The following is based on a model approach as defined in equation (1). It should be noted, however, that the approach described below is valid for any model structure that can be transformed into equation (7). Equation (1) can be solved for q and written as a vector product.

If we now take measurement records for q with n-measuring points, the result is the following linear system of equations

Θ

γΤ which can be resolved after the parameter vector Θ

U = Y ^T 0 = Θ = (YY ^T ) ^"l YU. This has translated the problem into a general form for which there are several possible solutions.

In order not to have to store n past measured values for the calculation of equation (7) during runtime and to avoid the partially poorly conditioned matrix inversion, the solution of equation (7) can also be formulated recursively. One possible implementation is described below

T

lik

rp

T

^• « ^• k öt_i H ek.

7k

Where 0 <λ <1 is the forgetting factor and P is the covariance matrix. For initialization, suitable initial values for P ₀ and θ _{0 must be} selected. Through a suitable choice of the Vergessensfaktors also speed influences can be compensated for the leakage, so that meaningful mean leakage coefficients are estimated by the method even at very low speeds.

The combination of this online-enabled parameter identification and a model-based pressure control, for example consisting of pilot control and a control loop, represents an adaptive model-based pressure control. In particular, the identified parameters of the feedforward control and the controller are transferred. When designing model-based pressure control, it must be taken into account that the expected parameter fluctuations in all operating states lead to the desired control behavior, in particular stability. The identified parameters can first be confirmed by a plausibility check. The adaptive pressure control function may be determined by considering the pressure history at different operating conditions affecting the system's leakage and replacement compression modulus.

The method can be applied to hydraulic power transmission hydraulic drives as generally shown in the accompanying figure. This is the case, for example, in a hydraulic hybrid drive, in which at least part of the power is transmitted via a hydraulic path.

Claims

claims

1 . Method for determining parameters which vary with time

Hydrostatic drive, which comprises at least one primary side (1) and at least one secondary side (2) Hydrostaten, characterized in that the parameters are identified during operation of the hydrostatic drive.

2. The method according to claim 1, characterized in that a compression module of a hydraulic medium and / or a leakage of a hydraulic system of the hydrostatic drive are identified during operation.

3. The method according to any one of the preceding claims, characterized in that volume flows are described on the primary side and the secondary side hydrostatic on the basis of a displacement volume, a speed and a normalized pivot angle.

4. The method according to any one of the preceding claims, characterized in that control flow rates are determined by geometries of hydraulic adjusting devices.

5. The method according to any one of the preceding claims, characterized in that the identified parameters are confirmed by a plausibility instance.

6. The method according to any one of the preceding claims, characterized in that the identified parameters are used in a model based on a pressure control to adaptively control an output torque of the secondary side hydrostatic.

7. The method according to claim 6, characterized in that the model for the pressure control is calibrated with a pressure measurement.

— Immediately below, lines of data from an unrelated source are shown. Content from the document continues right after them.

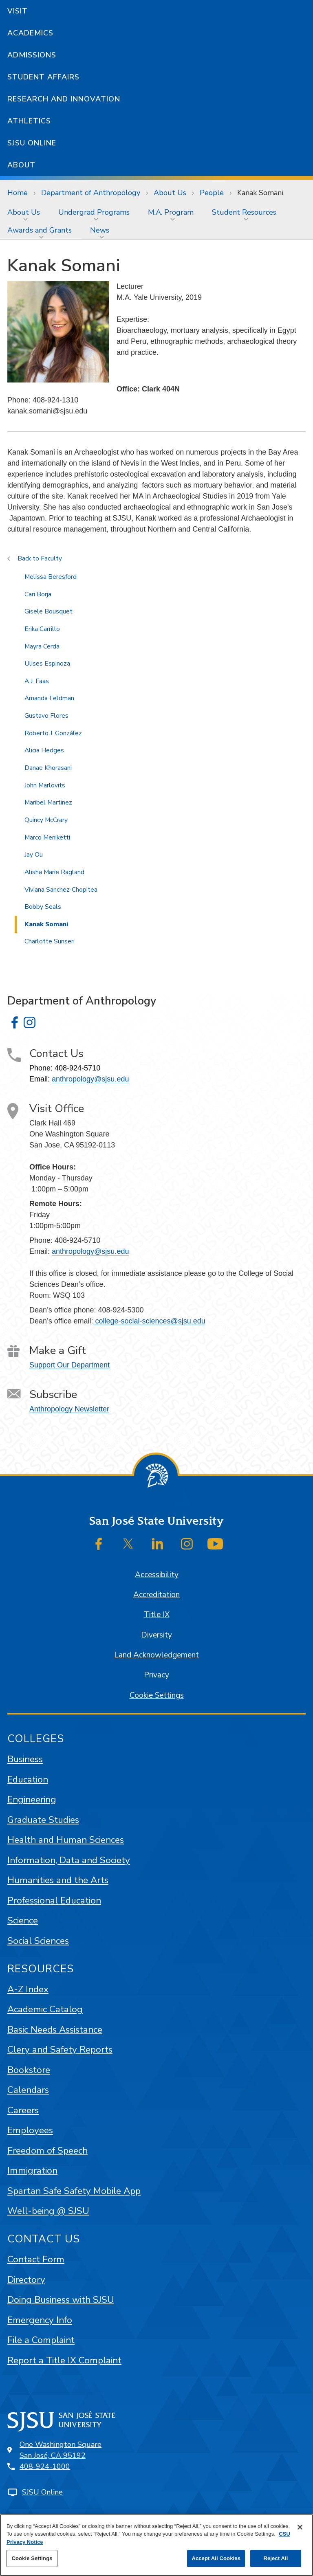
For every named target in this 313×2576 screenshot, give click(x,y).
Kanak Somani (260, 193)
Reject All (275, 2558)
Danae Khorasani (48, 767)
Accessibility (157, 1574)
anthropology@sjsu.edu (90, 1079)
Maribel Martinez (48, 802)
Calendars (28, 2090)
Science (22, 1920)
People (212, 193)
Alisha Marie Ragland (54, 872)
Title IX (157, 1614)
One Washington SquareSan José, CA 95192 (60, 2450)
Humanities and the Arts (57, 1880)
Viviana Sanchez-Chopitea (60, 889)
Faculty (51, 558)
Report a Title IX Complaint (64, 2360)
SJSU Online (31, 143)
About (21, 165)
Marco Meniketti (47, 837)
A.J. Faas (36, 681)
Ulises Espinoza (47, 663)
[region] (156, 2545)
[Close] (300, 2527)
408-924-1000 (45, 2466)
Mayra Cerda (42, 646)
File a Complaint (41, 2340)
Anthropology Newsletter (69, 1409)
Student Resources (244, 212)
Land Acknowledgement (156, 1655)
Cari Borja (37, 594)
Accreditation (156, 1594)
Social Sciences (38, 1940)
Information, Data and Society (68, 1860)
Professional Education (54, 1900)
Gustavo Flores (46, 715)
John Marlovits (44, 785)
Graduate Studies (43, 1819)
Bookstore (28, 2070)
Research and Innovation (63, 99)
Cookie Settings (157, 1695)
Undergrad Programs (94, 212)
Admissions (31, 55)
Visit (17, 11)
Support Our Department (69, 1365)
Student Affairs (43, 77)
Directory (26, 2279)
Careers (23, 2110)
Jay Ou (33, 854)
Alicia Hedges (44, 750)
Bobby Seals (42, 906)
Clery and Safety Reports (59, 2049)
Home (17, 193)
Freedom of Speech (47, 2150)
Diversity (156, 1635)
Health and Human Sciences (65, 1839)
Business (25, 1759)
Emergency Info (39, 2320)
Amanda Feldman (49, 698)
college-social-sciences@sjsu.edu (149, 1321)
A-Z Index (27, 1989)
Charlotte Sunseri (49, 941)
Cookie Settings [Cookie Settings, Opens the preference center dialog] (31, 2558)
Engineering (31, 1799)
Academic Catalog (45, 2009)
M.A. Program (171, 212)
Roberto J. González (53, 733)
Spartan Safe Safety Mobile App (74, 2191)
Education (27, 1779)
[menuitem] (25, 212)
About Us (170, 193)
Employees (30, 2130)
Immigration (32, 2170)
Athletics (29, 121)
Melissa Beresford (50, 576)
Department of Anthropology (90, 193)
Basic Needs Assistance (54, 2029)
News (99, 230)
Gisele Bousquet (48, 611)
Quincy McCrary (46, 819)
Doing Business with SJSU (60, 2299)
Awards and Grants (39, 230)
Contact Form (35, 2259)
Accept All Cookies (216, 2558)
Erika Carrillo (42, 628)
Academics (30, 33)
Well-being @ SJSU (48, 2211)
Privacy (156, 1675)
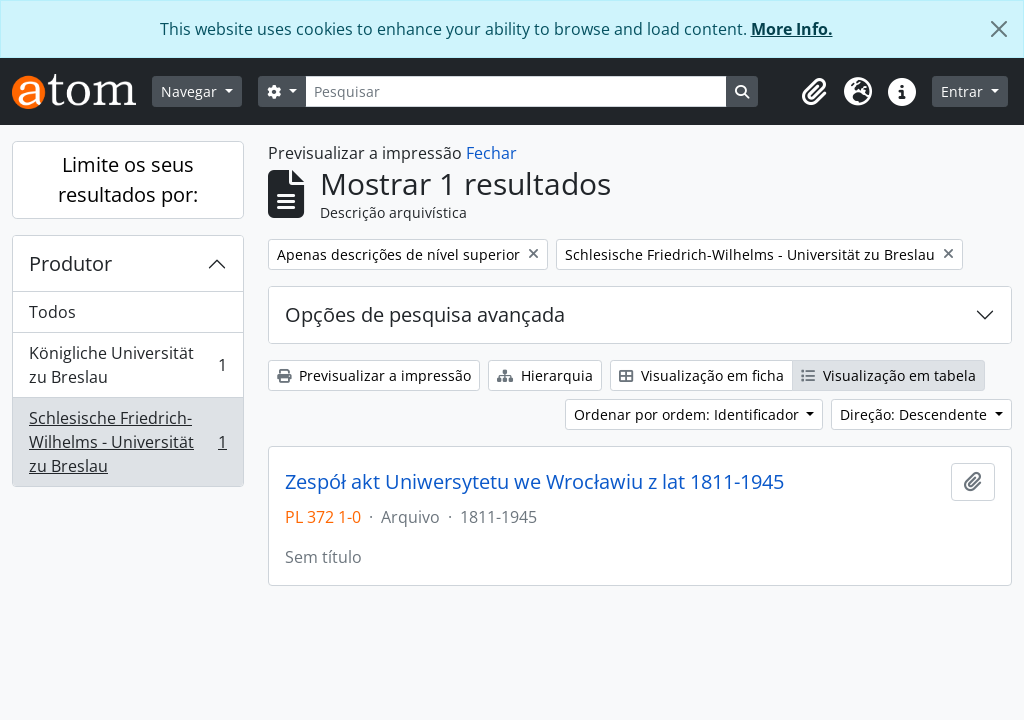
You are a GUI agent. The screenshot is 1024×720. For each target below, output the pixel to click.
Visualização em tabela (888, 375)
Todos (52, 312)
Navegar (191, 91)
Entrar (964, 91)
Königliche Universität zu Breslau (127, 365)
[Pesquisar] (516, 91)
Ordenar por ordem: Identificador (688, 414)
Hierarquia (545, 375)
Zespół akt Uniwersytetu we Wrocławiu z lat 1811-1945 (534, 482)
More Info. (792, 29)
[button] (814, 92)
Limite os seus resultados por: (128, 179)
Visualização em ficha (701, 375)
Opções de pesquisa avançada (425, 314)
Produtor (70, 263)
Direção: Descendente (915, 414)
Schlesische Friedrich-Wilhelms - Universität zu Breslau (127, 442)
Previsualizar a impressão (374, 375)
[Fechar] (999, 29)
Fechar (491, 153)
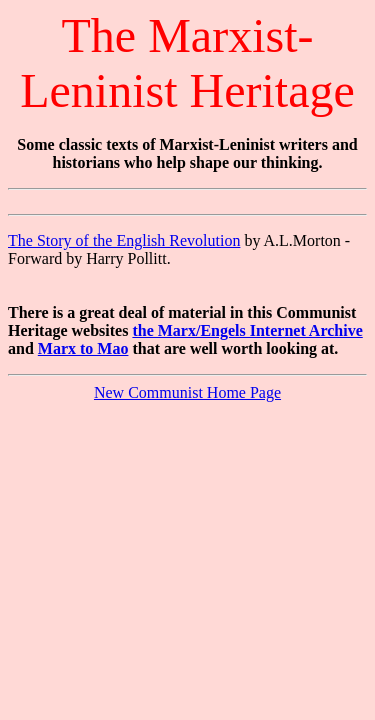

8. The method according to any one of the preceding claims, characterized in that the identified parameters are used for diagnostic purposes.

9. A system for controlling a pressure of a hydrostatic drive comprising at least one primary side (1) and at least one secondary side (2) Hydrostat, characterized in that time-varying parameters are identified during operation of the hydrostatic drive, in particular according to a method according to one of previous claims.

A computer program product comprising a computer program comprising software means for performing a method according to any one of claims 1 to 8 when the computer program is run on a computer.